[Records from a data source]
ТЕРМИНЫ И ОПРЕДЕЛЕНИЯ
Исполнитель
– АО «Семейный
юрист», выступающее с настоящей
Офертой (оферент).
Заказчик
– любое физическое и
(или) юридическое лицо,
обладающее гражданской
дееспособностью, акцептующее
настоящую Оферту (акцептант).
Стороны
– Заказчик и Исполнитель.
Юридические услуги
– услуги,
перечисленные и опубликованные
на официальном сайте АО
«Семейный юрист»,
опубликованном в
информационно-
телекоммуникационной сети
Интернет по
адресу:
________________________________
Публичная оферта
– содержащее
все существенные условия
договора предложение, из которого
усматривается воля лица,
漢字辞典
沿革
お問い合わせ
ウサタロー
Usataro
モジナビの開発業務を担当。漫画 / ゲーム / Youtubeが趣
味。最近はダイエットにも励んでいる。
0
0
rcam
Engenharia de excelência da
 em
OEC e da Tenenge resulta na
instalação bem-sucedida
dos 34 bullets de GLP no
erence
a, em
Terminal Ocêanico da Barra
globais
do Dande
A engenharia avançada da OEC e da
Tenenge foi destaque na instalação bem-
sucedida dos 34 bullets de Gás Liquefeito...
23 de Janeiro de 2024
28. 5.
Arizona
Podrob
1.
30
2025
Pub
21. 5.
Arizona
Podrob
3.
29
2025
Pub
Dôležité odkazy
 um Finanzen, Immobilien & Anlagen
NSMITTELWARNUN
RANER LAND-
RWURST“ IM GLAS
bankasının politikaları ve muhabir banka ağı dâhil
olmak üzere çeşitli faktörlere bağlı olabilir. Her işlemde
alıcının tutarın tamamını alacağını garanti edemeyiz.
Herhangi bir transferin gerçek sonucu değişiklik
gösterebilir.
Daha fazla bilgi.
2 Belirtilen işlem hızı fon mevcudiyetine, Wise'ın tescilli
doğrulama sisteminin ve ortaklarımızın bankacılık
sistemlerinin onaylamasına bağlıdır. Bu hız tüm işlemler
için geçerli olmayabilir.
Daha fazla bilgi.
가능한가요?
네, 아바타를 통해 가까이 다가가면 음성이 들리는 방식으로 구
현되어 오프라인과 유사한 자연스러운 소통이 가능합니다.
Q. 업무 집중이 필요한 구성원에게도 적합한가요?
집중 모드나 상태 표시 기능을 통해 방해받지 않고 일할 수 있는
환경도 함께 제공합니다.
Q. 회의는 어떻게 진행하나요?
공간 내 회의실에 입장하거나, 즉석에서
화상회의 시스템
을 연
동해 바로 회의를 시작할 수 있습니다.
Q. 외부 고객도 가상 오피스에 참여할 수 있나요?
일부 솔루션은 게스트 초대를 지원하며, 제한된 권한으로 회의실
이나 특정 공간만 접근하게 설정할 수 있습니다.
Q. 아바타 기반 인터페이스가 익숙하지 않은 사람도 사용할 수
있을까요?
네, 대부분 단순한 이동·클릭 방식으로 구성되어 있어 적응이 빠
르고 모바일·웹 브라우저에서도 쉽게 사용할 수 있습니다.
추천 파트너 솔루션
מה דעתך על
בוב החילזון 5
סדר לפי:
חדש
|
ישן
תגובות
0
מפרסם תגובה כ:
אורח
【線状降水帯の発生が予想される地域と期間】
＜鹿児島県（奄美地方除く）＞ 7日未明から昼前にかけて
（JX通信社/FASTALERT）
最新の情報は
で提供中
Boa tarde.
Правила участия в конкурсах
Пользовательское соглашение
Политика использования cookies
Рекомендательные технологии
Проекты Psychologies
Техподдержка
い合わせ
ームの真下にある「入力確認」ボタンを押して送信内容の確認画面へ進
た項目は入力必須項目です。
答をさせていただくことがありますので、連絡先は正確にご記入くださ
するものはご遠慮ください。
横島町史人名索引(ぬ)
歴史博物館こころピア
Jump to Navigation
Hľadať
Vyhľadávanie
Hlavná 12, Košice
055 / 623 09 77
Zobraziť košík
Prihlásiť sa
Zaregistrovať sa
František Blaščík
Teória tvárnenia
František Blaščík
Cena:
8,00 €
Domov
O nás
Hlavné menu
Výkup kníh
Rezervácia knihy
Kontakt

**EXERCISE:** Set down, exactly as they appear, the line holding "Zobraziť košík" and every line after it until the records end.

**TASK RESPONSE:**
Zobraziť košík
Prihlásiť sa
Zaregistrovať sa
František Blaščík
Teória tvárnenia
František Blaščík
Cena:
8,00 €
Domov
O nás
Hlavné menu
Výkup kníh
Rezervácia knihy
Kontakt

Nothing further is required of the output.